In 2005, government investigators charged several bishops with fraud and debauchery. Such criminal and unethical behavior, including homosexuality, is typical of most bishops who live like medieval princes. All of them are extremely wealthy from the systematic appropriation of the meager but continuous financial contributions Greeks make to their church. This is nominally a religious institution that has become a big business.

Why should the Greeks tolerate a church that is a huge hacienda?

If the government redistributed all that church land to the landless, it would create hundreds of thousands of jobs in the nearly abandoned villages of the country, restoring justice, community and self-reliance in food. Besides, the state considers every cleric a bureaucrat and pays him a handsome salary. So why should these clerics be in business?

The state has no role in propping up corrupt institutions like the church. But the state has a responsibility to help its citizens out of misery, poverty, and other dangers.

The failure of the Greek government to act as a legitimate government has forced the Greeks to embrace corruption. They take advantage of the client relationships with their politicians to take hold of government jobs, many of which are do-nothing jobs. Greece has about 8 times more bureaucrats per capita than other European countries. Those who have to make a living, turn to the service industries, especially tourism. But corruption is so pervasive that, according to my Athenian friend Kostas Kalimtzes, “it has seeped into every social crevice and into most minds.”
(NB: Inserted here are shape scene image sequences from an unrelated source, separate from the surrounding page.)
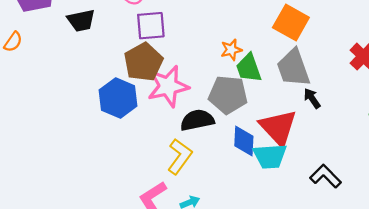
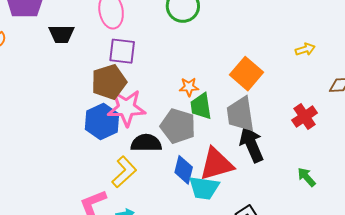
blue hexagon: (118, 98) -> (102, 121), moved
black arrow: (312, 98) -> (251, 144), size x1.8
red triangle: (278, 127) -> (216, 164), turned 45

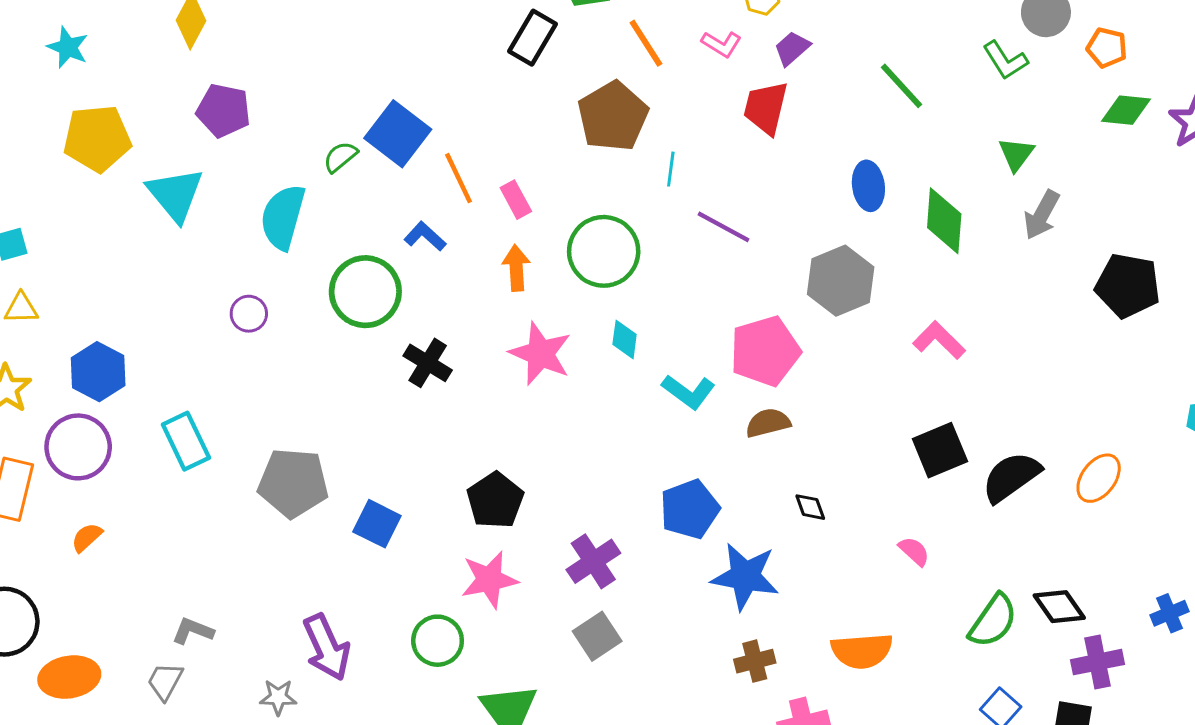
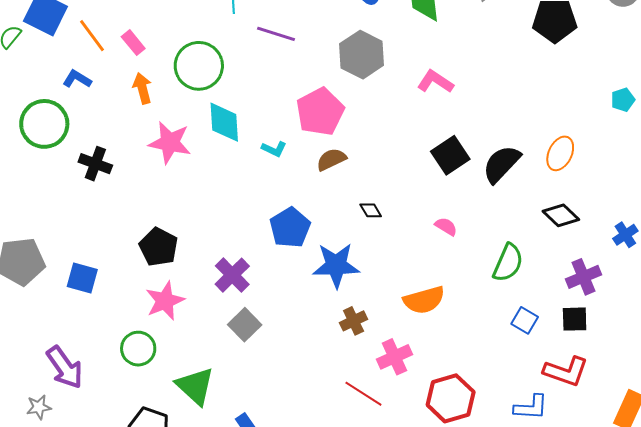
cyan diamond: (625, 339) -> (224, 122), size x1.6
cyan L-shape: (688, 392) -> (274, 149), size x0.7
black diamond: (1059, 607) -> (561, 215), moved

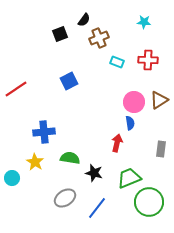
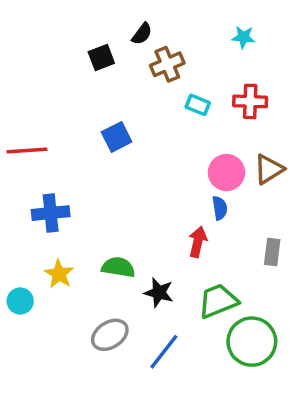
red line: (16, 89) -> (27, 150), turned 30
blue cross: (44, 132) -> (51, 213), moved

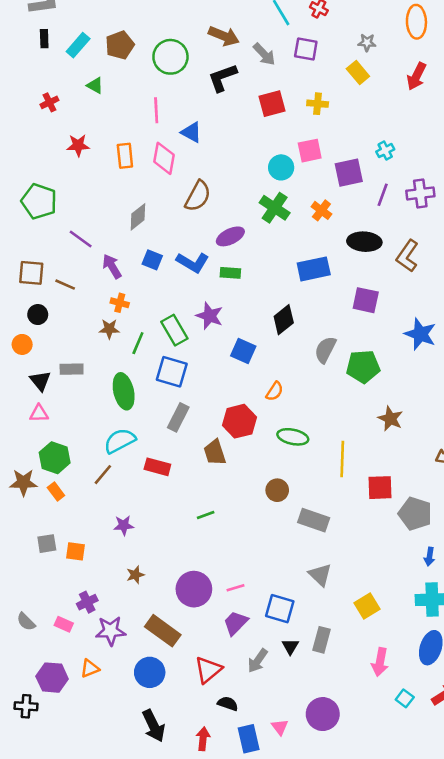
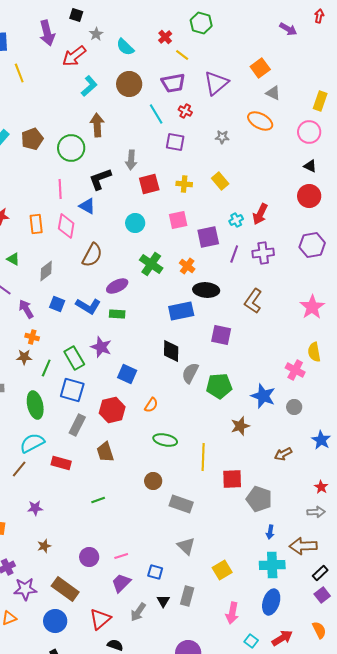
orange ellipse: (416, 22) -> (260, 121), turned -60
brown arrow: (224, 36) -> (97, 125), moved, turned -115
gray arrow: (264, 54) -> (131, 160), moved, turned 48
yellow rectangle: (358, 72) -> (220, 181), moved
red arrow: (416, 76) -> (260, 214), moved
black L-shape: (223, 78) -> (100, 179), moved
green triangle: (95, 85) -> (13, 259), moved
cyan circle: (281, 167) -> (135, 223), moved
black ellipse: (364, 242) -> (206, 290), moved
black diamond: (284, 320) -> (171, 351), moved, turned -50
blue star: (420, 334) -> (263, 396), moved
brown star: (390, 419) -> (240, 426), turned 30
red hexagon: (239, 421) -> (112, 410), moved
purple circle: (194, 589) -> (89, 557), size x0.7
blue square: (280, 609) -> (155, 572), size x0.7

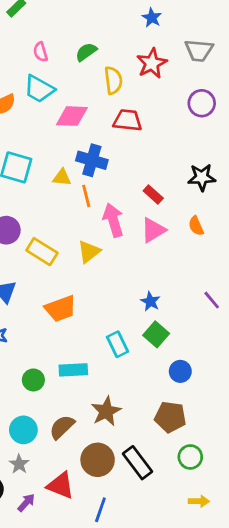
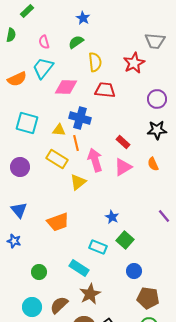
blue star: (152, 18) -> (83, 18), moved
red star: (152, 63) -> (134, 63), moved
cyan trapezoid: (39, 89) -> (43, 68), turned 100
purple circle: (202, 103) -> (157, 99), moved
yellow rectangle: (42, 252) -> (57, 159), moved
blue star: (150, 301) -> (112, 217), moved
cyan rectangle: (118, 344) -> (98, 247), turned -42
cyan rectangle: (73, 370) -> (79, 268), moved, turned 36
blue circle: (180, 371) -> (134, 271), moved
brown pentagon: (170, 417) -> (148, 298), moved

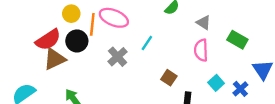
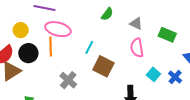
orange line: (92, 24) -> (51, 46), moved
gray cross: (118, 57) -> (68, 80), moved
brown square: (169, 78) -> (103, 66), moved, size x1.5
Corruption is simply a modernized version of the corrupt way of life the Greeks learned under the life-threatening conditions of Turkish occupation. The legacy of that Dark Age is still alive in Greece.

Renaissance

A few things are necessary for the revival of Greece. It would help if the United Stated abandoned its imperial hubris, hence its pro-Turkish policies, treating Greece and Turkey with fairness.

Second, the EU ought to end the rapaciousness of large banks, indeed, terminate the effects of globalization, giving priority to European national and local institutions in development and culture. The US ought to do the same thing. EU must also have some self-respect, ordering Turkey out of Cyprus.

Third, in the Greek front, the Greeks must demand patriotism and honesty of their politicians. If Papandreou keeps on his defeatist path -- pushing multiculturalism, following the advice of cannibalistic corporations like Goldman Sachs, failing to tax millionaires and the church -- replace him with a patriot who will fight for Greece. This means protecting Greece from its external and internal enemies.

Fourth, the real antidote to any Dark Age is a Renaissance, a rebirth of traditions and culture most fitting people eager for a more honorable life guided by reason. The Greeks are surrounded by a Renaissance culture, now kept in the museums primarily for visiting tourists. They have to open up these museums to themselves, and in the process of discovery who they are, they will figure out Greek ways to get back into their own Hellenic civilization, which made Western civilization.

Once Renaissance catches on, nothing and nobody will be able to stop the Greeks from reliving their original and creative culture. A democratic, corruption-free and self-reliant Greece will restore dignity, hope, and independence to its citizens, respect to its friends, and fear and respect to its enemies.

Evaggelos Vallianatos is the author of several books, including “The Passion of the Greeks.”